Ai-Series (4): Data Quality: What to do When Errors Occur?
Data Quality: What to do When Errors Occur?
The best AI model cannot provide a correct result if the data used is flawed. Data quality is one of the most important success criteria for AI projects. But when is the available data deficient? We show eight quality criteria that can be used to make an assessment.
Testing methods to detect poor data quality
A deficiency is assumed if at least one of the following questions is answered with “No” for a data set or data group:
1. Completeness:Are the mandatory data sets available in full?
2. Correctness: Is the data plausible in terms of content/subject matter?
3. Timeliness: Is the data up to date?
4. Clarity: Has the data been documented in a comprehensible way?
5. Accessibility: Can the data be easily retrieved for use cases?

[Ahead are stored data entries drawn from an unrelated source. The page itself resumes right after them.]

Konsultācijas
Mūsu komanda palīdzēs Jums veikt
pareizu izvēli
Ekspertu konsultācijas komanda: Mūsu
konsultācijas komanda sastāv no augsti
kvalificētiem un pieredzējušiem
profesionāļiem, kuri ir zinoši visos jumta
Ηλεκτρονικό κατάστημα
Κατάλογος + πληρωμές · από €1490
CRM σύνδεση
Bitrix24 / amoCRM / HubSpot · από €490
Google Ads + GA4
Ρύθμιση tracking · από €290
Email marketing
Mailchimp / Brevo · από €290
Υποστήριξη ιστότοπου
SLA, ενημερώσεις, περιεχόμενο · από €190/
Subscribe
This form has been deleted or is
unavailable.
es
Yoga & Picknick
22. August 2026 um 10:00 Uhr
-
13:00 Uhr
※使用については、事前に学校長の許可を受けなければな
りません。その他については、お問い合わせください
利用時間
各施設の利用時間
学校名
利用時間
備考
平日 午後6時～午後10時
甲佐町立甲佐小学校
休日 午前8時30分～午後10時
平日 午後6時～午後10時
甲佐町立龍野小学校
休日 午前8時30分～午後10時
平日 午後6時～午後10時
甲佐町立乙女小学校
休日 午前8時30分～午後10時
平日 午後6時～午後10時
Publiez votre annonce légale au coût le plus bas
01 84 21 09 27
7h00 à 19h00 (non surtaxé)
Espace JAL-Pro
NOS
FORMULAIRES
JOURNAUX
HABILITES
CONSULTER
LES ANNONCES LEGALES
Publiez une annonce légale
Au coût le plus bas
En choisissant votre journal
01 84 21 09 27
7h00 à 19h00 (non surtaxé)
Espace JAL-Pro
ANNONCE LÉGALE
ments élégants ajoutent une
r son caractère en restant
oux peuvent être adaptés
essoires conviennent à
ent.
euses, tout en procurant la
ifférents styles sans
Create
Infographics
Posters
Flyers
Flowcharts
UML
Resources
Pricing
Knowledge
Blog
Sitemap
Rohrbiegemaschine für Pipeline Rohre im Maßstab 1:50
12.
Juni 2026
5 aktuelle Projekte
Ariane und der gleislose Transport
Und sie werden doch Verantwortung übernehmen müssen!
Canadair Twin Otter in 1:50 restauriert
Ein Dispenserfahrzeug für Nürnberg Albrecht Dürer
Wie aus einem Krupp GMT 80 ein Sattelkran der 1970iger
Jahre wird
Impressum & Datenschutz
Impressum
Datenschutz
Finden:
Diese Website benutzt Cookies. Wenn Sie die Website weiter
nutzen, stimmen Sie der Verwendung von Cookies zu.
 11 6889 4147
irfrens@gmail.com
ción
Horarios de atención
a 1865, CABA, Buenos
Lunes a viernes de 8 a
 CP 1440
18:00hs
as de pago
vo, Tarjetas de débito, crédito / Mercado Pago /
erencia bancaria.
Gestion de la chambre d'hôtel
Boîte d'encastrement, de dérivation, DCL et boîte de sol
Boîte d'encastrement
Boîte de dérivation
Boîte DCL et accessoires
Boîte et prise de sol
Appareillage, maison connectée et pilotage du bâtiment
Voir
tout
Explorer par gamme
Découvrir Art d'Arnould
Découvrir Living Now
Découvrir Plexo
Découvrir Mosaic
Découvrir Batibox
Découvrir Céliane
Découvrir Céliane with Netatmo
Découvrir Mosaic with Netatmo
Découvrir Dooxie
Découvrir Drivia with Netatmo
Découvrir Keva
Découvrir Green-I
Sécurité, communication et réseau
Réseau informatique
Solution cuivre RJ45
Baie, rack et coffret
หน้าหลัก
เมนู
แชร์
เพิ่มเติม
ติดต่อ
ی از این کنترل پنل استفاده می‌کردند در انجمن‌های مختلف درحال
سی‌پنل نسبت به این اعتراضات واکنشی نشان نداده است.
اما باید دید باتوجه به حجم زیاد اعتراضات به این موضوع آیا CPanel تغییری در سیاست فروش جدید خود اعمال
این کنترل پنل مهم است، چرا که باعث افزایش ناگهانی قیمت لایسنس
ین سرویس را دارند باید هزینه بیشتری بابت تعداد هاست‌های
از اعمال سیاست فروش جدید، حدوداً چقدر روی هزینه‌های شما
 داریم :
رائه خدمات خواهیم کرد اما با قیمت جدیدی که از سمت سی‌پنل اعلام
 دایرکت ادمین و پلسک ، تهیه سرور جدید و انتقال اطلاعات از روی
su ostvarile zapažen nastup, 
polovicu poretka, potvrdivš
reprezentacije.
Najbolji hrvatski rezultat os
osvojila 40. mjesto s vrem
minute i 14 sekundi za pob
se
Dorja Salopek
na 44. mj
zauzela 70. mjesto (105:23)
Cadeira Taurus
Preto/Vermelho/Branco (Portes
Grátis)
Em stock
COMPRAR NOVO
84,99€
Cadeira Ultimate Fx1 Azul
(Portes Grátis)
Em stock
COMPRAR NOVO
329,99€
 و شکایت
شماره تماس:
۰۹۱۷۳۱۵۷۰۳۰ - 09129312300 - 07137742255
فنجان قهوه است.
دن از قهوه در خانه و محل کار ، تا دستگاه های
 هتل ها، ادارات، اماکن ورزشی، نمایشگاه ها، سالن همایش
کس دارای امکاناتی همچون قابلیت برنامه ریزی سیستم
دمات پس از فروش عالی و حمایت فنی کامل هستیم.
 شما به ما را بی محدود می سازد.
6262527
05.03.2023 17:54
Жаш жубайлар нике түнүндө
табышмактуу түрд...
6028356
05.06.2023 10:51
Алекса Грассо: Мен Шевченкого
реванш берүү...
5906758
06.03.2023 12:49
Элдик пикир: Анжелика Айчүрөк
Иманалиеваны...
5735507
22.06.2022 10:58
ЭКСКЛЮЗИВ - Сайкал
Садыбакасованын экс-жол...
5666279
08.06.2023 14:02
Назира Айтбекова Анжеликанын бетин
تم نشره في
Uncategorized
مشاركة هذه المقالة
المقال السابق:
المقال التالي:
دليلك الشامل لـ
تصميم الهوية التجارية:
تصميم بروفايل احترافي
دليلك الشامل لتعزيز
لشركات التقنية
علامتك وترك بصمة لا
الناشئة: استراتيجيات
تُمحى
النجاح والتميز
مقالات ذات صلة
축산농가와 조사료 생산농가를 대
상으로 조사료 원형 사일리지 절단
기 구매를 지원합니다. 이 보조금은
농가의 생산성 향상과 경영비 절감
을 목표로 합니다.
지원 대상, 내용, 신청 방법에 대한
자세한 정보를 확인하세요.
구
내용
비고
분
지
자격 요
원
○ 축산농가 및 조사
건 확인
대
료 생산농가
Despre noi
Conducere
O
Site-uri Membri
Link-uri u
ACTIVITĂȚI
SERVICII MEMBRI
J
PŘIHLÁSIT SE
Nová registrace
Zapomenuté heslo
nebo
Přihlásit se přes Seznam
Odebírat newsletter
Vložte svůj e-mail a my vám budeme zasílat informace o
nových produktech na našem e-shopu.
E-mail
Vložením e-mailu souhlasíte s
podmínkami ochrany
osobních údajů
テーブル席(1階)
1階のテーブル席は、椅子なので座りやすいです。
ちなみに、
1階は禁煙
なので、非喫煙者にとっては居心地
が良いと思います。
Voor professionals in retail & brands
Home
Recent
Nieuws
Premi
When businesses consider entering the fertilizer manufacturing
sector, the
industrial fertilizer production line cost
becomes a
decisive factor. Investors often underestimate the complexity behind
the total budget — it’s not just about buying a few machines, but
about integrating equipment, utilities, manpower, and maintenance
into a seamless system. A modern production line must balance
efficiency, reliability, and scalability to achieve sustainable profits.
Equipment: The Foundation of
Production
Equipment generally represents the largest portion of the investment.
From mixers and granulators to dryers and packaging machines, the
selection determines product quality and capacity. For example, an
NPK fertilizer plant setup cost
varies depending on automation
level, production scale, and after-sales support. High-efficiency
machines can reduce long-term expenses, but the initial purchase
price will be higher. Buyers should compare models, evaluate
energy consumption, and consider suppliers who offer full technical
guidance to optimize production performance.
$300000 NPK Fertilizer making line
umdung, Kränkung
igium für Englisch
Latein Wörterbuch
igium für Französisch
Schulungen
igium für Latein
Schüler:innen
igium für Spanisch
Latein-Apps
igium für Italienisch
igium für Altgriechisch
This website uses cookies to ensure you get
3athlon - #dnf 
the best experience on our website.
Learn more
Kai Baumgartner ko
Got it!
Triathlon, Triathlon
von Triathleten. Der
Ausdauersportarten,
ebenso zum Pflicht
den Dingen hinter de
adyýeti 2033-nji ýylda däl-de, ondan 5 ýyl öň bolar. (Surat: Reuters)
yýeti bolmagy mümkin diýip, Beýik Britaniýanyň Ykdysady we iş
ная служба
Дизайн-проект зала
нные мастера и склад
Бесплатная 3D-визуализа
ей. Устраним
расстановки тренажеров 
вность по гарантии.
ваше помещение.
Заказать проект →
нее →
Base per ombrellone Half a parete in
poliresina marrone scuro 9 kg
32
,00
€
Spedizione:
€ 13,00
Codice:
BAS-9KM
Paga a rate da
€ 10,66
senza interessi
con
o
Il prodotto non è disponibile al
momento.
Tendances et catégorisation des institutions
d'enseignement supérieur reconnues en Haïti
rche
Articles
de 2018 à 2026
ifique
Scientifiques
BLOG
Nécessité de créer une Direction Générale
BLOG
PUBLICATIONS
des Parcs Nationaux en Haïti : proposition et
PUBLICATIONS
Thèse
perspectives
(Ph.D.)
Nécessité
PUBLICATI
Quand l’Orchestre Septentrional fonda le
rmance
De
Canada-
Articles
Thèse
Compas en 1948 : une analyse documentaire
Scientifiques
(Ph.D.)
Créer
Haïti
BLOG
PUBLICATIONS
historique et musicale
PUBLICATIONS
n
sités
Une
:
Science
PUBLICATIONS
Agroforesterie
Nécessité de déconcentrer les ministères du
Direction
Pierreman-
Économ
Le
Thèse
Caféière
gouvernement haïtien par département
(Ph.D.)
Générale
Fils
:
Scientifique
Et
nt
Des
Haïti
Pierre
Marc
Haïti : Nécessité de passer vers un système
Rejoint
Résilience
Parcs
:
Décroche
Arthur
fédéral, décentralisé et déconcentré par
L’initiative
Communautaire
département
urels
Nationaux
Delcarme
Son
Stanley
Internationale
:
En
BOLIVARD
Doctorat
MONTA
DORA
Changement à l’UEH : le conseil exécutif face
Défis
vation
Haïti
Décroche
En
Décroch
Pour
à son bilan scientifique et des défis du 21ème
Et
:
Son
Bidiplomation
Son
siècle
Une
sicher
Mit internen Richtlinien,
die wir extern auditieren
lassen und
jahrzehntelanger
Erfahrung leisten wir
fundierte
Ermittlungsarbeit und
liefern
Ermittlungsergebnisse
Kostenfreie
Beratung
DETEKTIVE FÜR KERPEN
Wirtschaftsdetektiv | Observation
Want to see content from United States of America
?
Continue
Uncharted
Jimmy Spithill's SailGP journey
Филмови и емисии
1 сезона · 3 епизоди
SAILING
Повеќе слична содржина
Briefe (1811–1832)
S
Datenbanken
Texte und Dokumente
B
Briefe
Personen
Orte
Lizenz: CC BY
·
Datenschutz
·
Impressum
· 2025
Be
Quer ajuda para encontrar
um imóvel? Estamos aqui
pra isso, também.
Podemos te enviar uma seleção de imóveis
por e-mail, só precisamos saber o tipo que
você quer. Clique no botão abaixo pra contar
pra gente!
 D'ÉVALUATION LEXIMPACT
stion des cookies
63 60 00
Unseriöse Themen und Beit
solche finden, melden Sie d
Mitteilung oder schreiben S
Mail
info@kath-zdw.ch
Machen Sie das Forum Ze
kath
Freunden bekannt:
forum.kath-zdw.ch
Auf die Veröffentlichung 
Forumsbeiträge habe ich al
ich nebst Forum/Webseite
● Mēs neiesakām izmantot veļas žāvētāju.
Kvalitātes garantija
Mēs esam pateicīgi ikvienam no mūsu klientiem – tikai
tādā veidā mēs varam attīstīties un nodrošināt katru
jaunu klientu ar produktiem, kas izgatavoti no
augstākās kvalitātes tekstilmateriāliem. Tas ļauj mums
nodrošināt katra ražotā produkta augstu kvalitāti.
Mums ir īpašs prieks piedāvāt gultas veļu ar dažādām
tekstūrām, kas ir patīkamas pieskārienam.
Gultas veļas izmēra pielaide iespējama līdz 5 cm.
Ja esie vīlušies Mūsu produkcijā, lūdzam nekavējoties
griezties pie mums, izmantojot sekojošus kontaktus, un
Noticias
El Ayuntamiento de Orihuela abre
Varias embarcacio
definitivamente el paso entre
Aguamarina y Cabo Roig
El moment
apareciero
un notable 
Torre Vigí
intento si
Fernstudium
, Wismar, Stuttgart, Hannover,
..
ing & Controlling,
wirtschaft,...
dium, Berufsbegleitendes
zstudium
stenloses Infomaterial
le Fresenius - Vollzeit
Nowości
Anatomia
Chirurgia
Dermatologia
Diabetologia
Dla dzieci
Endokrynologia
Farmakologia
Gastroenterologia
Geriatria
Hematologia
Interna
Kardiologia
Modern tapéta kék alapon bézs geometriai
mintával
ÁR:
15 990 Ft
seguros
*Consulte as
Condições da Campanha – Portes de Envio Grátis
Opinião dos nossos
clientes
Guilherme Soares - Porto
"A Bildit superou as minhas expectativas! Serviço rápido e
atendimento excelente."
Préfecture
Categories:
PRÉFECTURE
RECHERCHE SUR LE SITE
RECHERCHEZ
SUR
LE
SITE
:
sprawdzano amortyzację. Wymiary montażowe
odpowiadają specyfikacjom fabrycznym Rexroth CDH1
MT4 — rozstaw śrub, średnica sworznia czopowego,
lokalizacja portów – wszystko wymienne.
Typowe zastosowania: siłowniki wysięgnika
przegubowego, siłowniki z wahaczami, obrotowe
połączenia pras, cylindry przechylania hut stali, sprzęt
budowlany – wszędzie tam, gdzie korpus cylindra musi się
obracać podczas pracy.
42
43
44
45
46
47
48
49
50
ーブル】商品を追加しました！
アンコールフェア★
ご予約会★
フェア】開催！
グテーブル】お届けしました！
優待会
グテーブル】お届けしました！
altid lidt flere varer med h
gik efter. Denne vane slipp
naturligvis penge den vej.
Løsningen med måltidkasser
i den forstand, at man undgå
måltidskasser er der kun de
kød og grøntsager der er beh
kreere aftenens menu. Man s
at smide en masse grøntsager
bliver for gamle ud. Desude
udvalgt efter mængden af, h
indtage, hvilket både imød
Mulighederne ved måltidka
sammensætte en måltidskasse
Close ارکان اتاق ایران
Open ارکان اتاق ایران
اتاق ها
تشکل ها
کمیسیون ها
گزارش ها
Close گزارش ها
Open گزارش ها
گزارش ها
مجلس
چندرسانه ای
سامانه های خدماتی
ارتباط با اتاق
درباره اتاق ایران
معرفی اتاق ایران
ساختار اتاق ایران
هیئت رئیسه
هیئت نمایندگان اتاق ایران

6. Consistency: Is the data plausible/consistent across domains/silos?
7. Homogeneity: Does the data follow the same modeling and format guidelines?
8. Integrity: Will the data remain unchanged and is it secure?
‍
‍
Whether a criterion is met or not can be checked using various approaches. Independent of the application the following test methods are suitable:
- A. Quality check by domain experts: These check the inventory data on a random basis (feasible checking tools: Alterys, Trifacta and Jupyter).
- B. Automated quality testing: With a regular flow of input data, automated tools perform ongoing plausibility, completeness and consistency checks (feasible checking tools: Informatica, Talend and pytest).
- C. Data monitoring: This method monitors source systems with regard to various key figures. These include, for example, completion times for data transformations, data changes, IT availability indicators from or technical error messages from the systems (feasible checking tools: Grafana, Kibana and Splunk).
- D. Error ticket analysis: Error tickets can contain anomalies – for example, multiple complaints about unavailable data – from which data quality deficiencies can be deduced. They are created, for example, by the service desk in the context of data-relevant systems (feasible checking tools: Jira and ServiceNow).
- E. Data management analysis: It examines technical/specialist data documentation – such as the metadata documentation and wiki entries for data points – and checks for missing responsibilities and data domains with inadequate quality assurance processes (feasible checking tools: Atlassian Confluence and IBM Watson Knowledge Catalogue). During the development of a specific use case these test methods are useful:
- F. Initial data evaluation: The prerequisite is data extraction from the source system. This is followed by a detailed, use case-related, technical and functional data check. The implementation of the data-related use case always remains in view, including the suitability check of the data format and normalization as well as the check of historical developments of the data basis (feasible check tools: Alteryx, Trifacta and Jupyter).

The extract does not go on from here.